Il rischio è duplice:
Sovrastima dell’odorizzante → possibili fughe non rilevate tempestivamente
Sottostima dell’odorizzante → falsi allarmi e maggiori costi per i gestori
L’idrogeno, infatti, è un gas molto leggero, con bassa viscosità e alta diffusività. Queste caratteristiche possono ostacolare una miscelazione uniforme con l’odorizzante e rendere meno precise le letture dei gascromatografi, attualmente gli strumenti più affidabili per l’analisi della composizione del gas.
La campagna sperimentale
La ricerca si è articolata in due fasi:
- Test in bombola con miscele controllate di metano e idrogeno
- Prove su gas naturale reale, prelevato da una rete cittadina, odorizzato e successivamente miscelato con idrogeno in una rete in scala
Questo doppio approccio ha permesso di verificare il comportamento degli odorizzanti in condizioni sia sperimentali sia prossime alla realtà operativa.
Idrogeno nelle reti: opportunità e limiti normativi
Attualmente l’introduzione dell’idrogeno nelle reti di distribuzione è consentita fino al 2%, ma l’interesse per percentuali più elevate è crescente, soprattutto per:
- Ridurre le emissioni di CO₂
- Valorizzare le infrastrutture esistenti
- Decarbonizzare settori come industria pesante, riscaldamento domestico e produzione energetica
L’utilizzo dell’idrogeno consentirebbe di sfruttare le reti attuali senza interventi strutturali significativi, ma richiede un aggiornamento di standard tecnici, sistemi di misura e procedure operative.
Le soluzioni proposte da ENEA
Secondo Giulia Monteleone, direttrice del Dipartimento ENEA di Tecnologie energetiche e fonti rinnovabili, lo studio offre indicazioni pratiche per migliorare sicurezza ed efficienza, tra cui:
- Ottimizzazione dei sistemi di iniezione dell’odorizzante
- Impiego di materiali resistenti all’idrogeno nei misuratori, come l’acciaio inox
- Aggiornamento delle procedure di dosaggio e monitoraggio
I risultati potrebbero contribuire alla definizione dei futuri regolamenti sulla miscelazione dell’idrogeno, fornendo alle aziende di distribuzione strumenti utili per adeguarsi ai prossimi requisiti normativi.

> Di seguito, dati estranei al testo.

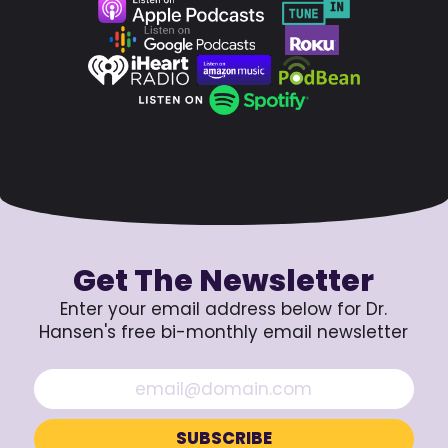
Get The Newsletter
Enter your email address below for Dr.
Hansen's free bi-monthly email newsletter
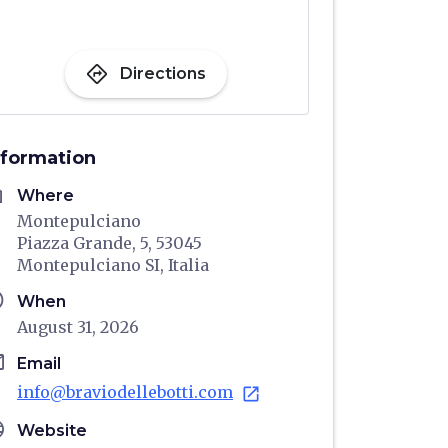
directions
Directions
nformation
me
Where
Montepulciano
Piazza Grande, 5, 53045
Montepulciano SI, Italia
ule
When
August 31, 2026
il
Email
info@braviodellebotti.com
open_in_new
age
Website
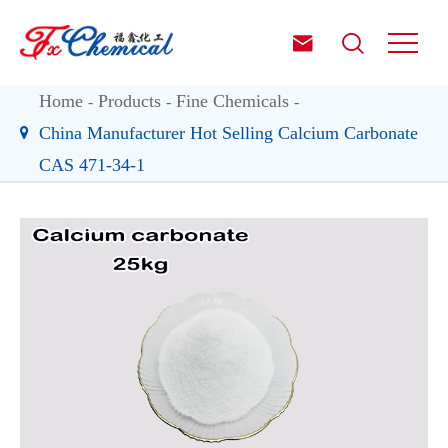


Home
Products
Fine Chemicals
China Manufacturer Hot Selling Calcium Carbonate
CAS 471-34-1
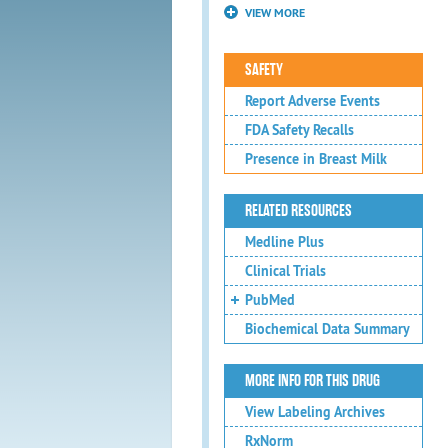
VIEW MORE
SAFETY
Report Adverse Events
FDA Safety Recalls
Presence in Breast Milk
RELATED RESOURCES
Medline Plus
Clinical Trials
PubMed
Biochemical Data Summary
MORE INFO FOR THIS DRUG
View Labeling Archives
RxNorm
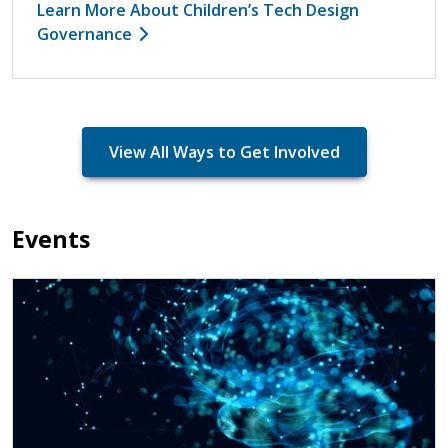
Learn More About Children’s Tech Design
Governance
View All Ways to Get Involved
Events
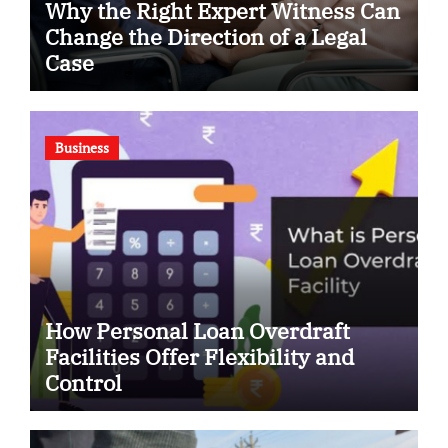
Why the Right Expert Witness Can
Change the Direction of a Legal
Case
Business
How Personal Loan Overdraft
Facilities Offer Flexibility and
Control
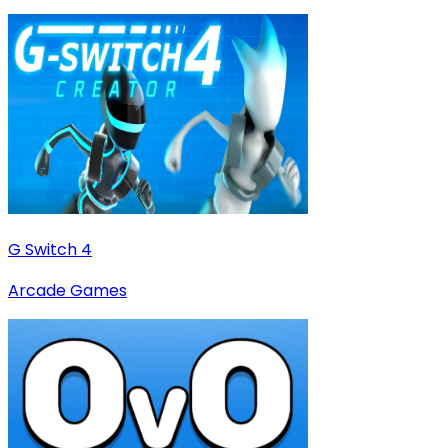
G Switch 4
Arcade Games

Verso una rete gas sempre più “ibrida”
La transizione energetica passa anche dall’integrazione progressiva dell’idrogeno nelle reti esistenti. Lo studio di ENEA e Università di Cassino dimostra che il percorso è tecnicamente possibile, ma richiede un’evoluzione degli standard di sicurezza e dei sistemi di controllo.